Your ATS is not your only recruitment tool
Once you begin working with your ATS, there is a real danger of coming to depend on it. Certainly, an ATS provides many advantages for your recruitment process. But many things can be done on your side to improve this process.
1. Enhance your job listings
Attracting top talents starts with a solid job description. Avoid listing employee tasks and focus more on highlighting the projects and objectives you feel your candidate can contribute to. Ensure that your candidate knows who he or she will be working with and in what way. Most importantly, emphasize what the future has in store for your candidate if he or she joins your company. The big picture is important for all parties involved.
2. Write a specific list of skills
Refine your search by being more specific.

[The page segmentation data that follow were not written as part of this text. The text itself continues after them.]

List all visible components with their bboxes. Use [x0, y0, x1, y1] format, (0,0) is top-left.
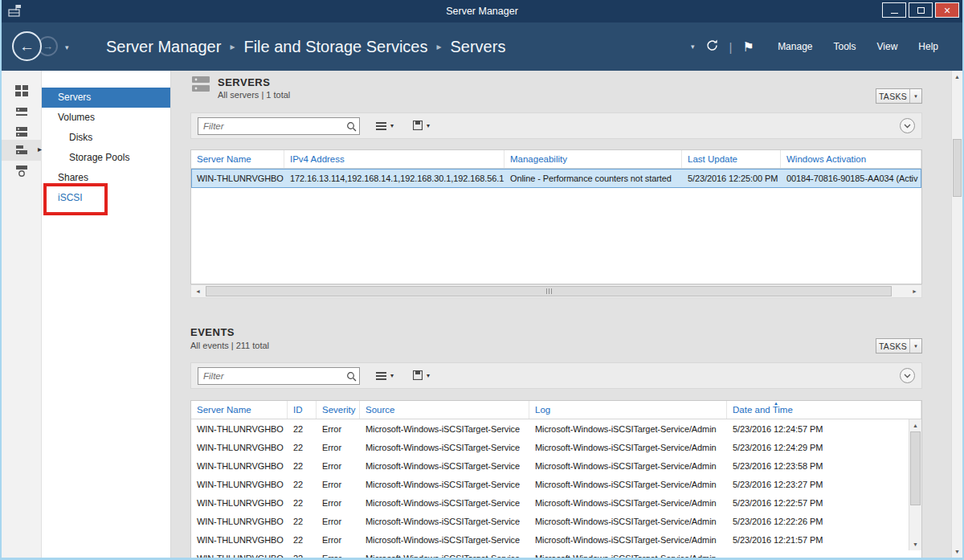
nav-local-server-icon[interactable]: [2, 101, 42, 122]
cell-source: Microsoft-Windows-iSCSITarget-Service: [360, 535, 529, 545]
thumb-grip: [551, 288, 552, 294]
sidebar-item-storage-pools[interactable]: Storage Pools: [42, 148, 170, 168]
list-icon: [376, 119, 386, 133]
cell-severity: Error: [317, 535, 360, 545]
events-collapse-button[interactable]: [900, 368, 915, 383]
scope-dropdown-caret[interactable]: ▾: [691, 43, 695, 51]
cell-date-time: 5/23/2016 12:24:57 PM: [727, 424, 921, 434]
scrollbar-thumb[interactable]: [953, 139, 962, 197]
column-server-name[interactable]: Server Name: [191, 150, 284, 168]
column-last-update[interactable]: Last Update: [682, 150, 781, 168]
scrollbar-track[interactable]: [909, 431, 921, 538]
event-row[interactable]: WIN-THLUNRVGHBO 22 Error Microsoft-Windo…: [191, 475, 921, 493]
scroll-down-button[interactable]: ▼: [952, 546, 962, 558]
cell-server-name: WIN-THLUNRVGHBO: [191, 554, 288, 558]
nav-file-storage-services-icon[interactable]: ▸: [2, 140, 42, 161]
title-bar: Server Manager ×: [2, 0, 962, 22]
column-log[interactable]: Log: [529, 401, 727, 419]
nav-services-icon[interactable]: [2, 161, 42, 182]
cell-log: Microsoft-Windows-iSCSITarget-Service/Ad…: [529, 535, 727, 545]
servers-tasks-button[interactable]: TASKS ▼: [876, 88, 922, 104]
cell-log: Microsoft-Windows-iSCSITarget-Service/Ad…: [529, 424, 727, 434]
minimize-button[interactable]: [882, 2, 906, 18]
cell-severity: Error: [317, 443, 360, 452]
column-windows-activation[interactable]: Windows Activation: [781, 150, 921, 168]
events-save-query-button[interactable]: ▾: [410, 366, 433, 386]
events-filter-wrap: [198, 367, 360, 385]
refresh-button[interactable]: [705, 39, 719, 55]
save-icon: [413, 119, 423, 133]
column-ipv4-address[interactable]: IPv4 Address: [284, 150, 504, 168]
column-manageability[interactable]: Manageability: [504, 150, 682, 168]
search-icon: [346, 370, 357, 385]
search-icon: [346, 121, 357, 135]
server-row[interactable]: WIN-THLUNRVGHBO 172.16.13.114,192.168.14…: [191, 169, 921, 188]
cell-log: Microsoft-Windows-iSCSITarget-Service/Ad…: [529, 461, 727, 471]
dropdown-caret-icon: ▾: [390, 122, 394, 129]
scroll-down-button[interactable]: ▼: [909, 538, 921, 550]
scroll-right-button[interactable]: ►: [908, 285, 921, 297]
sidebar-item-servers[interactable]: Servers: [42, 88, 170, 108]
events-vertical-scrollbar: ▲ ▼: [909, 419, 921, 550]
breadcrumb-item-server-manager[interactable]: Server Manager: [106, 38, 221, 56]
sidebar-item-disks[interactable]: Disks: [42, 128, 170, 148]
event-row[interactable]: WIN-THLUNRVGHBO 22 Error Microsoft-Windo…: [191, 438, 921, 456]
servers-tasks-label: TASKS: [876, 92, 909, 101]
breadcrumb-item-file-and-storage-services[interactable]: File and Storage Services: [243, 38, 427, 56]
menu-manage[interactable]: Manage: [778, 41, 812, 52]
cell-server-name: WIN-THLUNRVGHBO: [191, 517, 288, 526]
event-row[interactable]: WIN-THLUNRVGHBO 22 Error Microsoft-Windo…: [191, 419, 921, 438]
event-row[interactable]: WIN-THLUNRVGHBO 22 Error Microsoft-Windo…: [191, 512, 921, 530]
event-row[interactable]: WIN-THLUNRVGHBO 22 Error Microsoft-Windo…: [191, 456, 921, 475]
menu-help[interactable]: Help: [918, 41, 938, 52]
scroll-up-button[interactable]: ▲: [952, 71, 962, 83]
cell-server-name: WIN-THLUNRVGHBO: [191, 461, 288, 471]
servers-collapse-button[interactable]: [900, 118, 915, 133]
notifications-flag-icon[interactable]: ⚑: [742, 39, 754, 55]
menu-tools[interactable]: Tools: [834, 41, 856, 52]
scroll-up-button[interactable]: ▲: [909, 419, 921, 431]
cell-source: Microsoft-Windows-iSCSITarget-Service: [360, 443, 529, 452]
events-tasks-label: TASKS: [876, 341, 909, 351]
events-table: Server Name ID Severity Source Log ▲ Dat…: [190, 400, 922, 558]
nav-dashboard-icon[interactable]: [2, 80, 42, 101]
scroll-left-button[interactable]: ◄: [191, 285, 205, 297]
history-dropdown-caret[interactable]: ▾: [65, 43, 69, 51]
close-icon: ×: [944, 5, 950, 16]
column-id[interactable]: ID: [288, 401, 317, 419]
column-server-name[interactable]: Server Name: [191, 401, 288, 419]
maximize-button[interactable]: [909, 2, 933, 18]
cell-severity: Error: [317, 424, 360, 434]
scrollbar-track[interactable]: [205, 285, 908, 297]
close-button[interactable]: ×: [935, 2, 959, 18]
back-button[interactable]: ←: [12, 31, 42, 61]
breadcrumb-item-servers[interactable]: Servers: [450, 38, 505, 56]
sidebar-item-volumes[interactable]: Volumes: [42, 108, 170, 128]
events-list-options-button[interactable]: ▾: [373, 366, 397, 386]
cell-log: Microsoft-Windows-iSCSITarget-Service/Ad…: [529, 480, 727, 489]
sidebar: Servers Volumes Disks Storage Pools Shar…: [42, 71, 171, 558]
event-row[interactable]: WIN-THLUNRVGHBO 22 Error Microsoft-Windo…: [191, 530, 921, 549]
maximize-icon: [917, 7, 925, 14]
servers-panel-title: SERVERS: [218, 76, 270, 88]
events-panel-subtitle: All events | 211 total: [190, 341, 269, 350]
column-severity[interactable]: Severity: [317, 401, 360, 419]
servers-save-query-button[interactable]: ▾: [410, 116, 433, 136]
scrollbar-track[interactable]: [952, 83, 962, 546]
events-filter-input[interactable]: [198, 367, 360, 385]
events-tasks-button[interactable]: TASKS ▼: [876, 338, 922, 354]
menu-view[interactable]: View: [877, 41, 898, 52]
column-date-and-time[interactable]: ▲ Date and Time: [727, 401, 921, 419]
column-source[interactable]: Source: [360, 401, 529, 419]
cell-source: Microsoft-Windows-iSCSITarget-Service: [360, 517, 529, 526]
scrollbar-thumb[interactable]: [910, 431, 921, 505]
cell-severity: Error: [317, 461, 360, 471]
scrollbar-thumb[interactable]: [206, 286, 892, 296]
cell-severity: Error: [317, 554, 360, 558]
servers-list-options-button[interactable]: ▾: [373, 116, 397, 136]
event-row[interactable]: WIN-THLUNRVGHBO 22 Error Microsoft-Windo…: [191, 549, 921, 558]
event-row[interactable]: WIN-THLUNRVGHBO 22 Error Microsoft-Windo…: [191, 493, 921, 512]
cell-source: Microsoft-Windows-iSCSITarget-Service: [360, 461, 529, 471]
cell-id: 22: [288, 554, 317, 558]
servers-filter-input[interactable]: [198, 117, 360, 135]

Greater precision in the definition of required skills for your jobs will help to restrict the number of applications you receive and enable your ATS to provide you with the best recommendations possible. Solutions like Manatal's recommendation system will sort your candidates based on this list and other core criteria and save you a great deal of time.
3. Search what you know first
To be efficient, start searching for candidates in your existing database. This way, you can begin with candidates you already know. In addition using techniques similar to affiliate marketing can greatly help you close a position faster. Your employees are your brand's best ambassadors and they know your company inside out so they are in a great position to refer top talents. If you still feel you need more, you can then open the position to external candidates under the guidelines outlined in the first two points.
4. Avoid multiplying interviews
You may prefer to have your candidate meet your team before making a final decision. However, interviews take time for all involved so you should try to limit the number of interviews required for each candidate and instead adapt the format of your interviews so that you aren't repeating interviews with different members of your team.
5. Discuss job conditions first
You may be familiar with the frustration of nearing a final decision only to discover that one of your top candidates is dissatisfied with some aspect of the job terms (salary, benefits, location, working hours, etc.). Avoid these surprises by discussing these terms during your first interaction. Therefore, you can be sure that your candidate approves of all of these aspects before concentrating his or her capabilities and goodness of fit.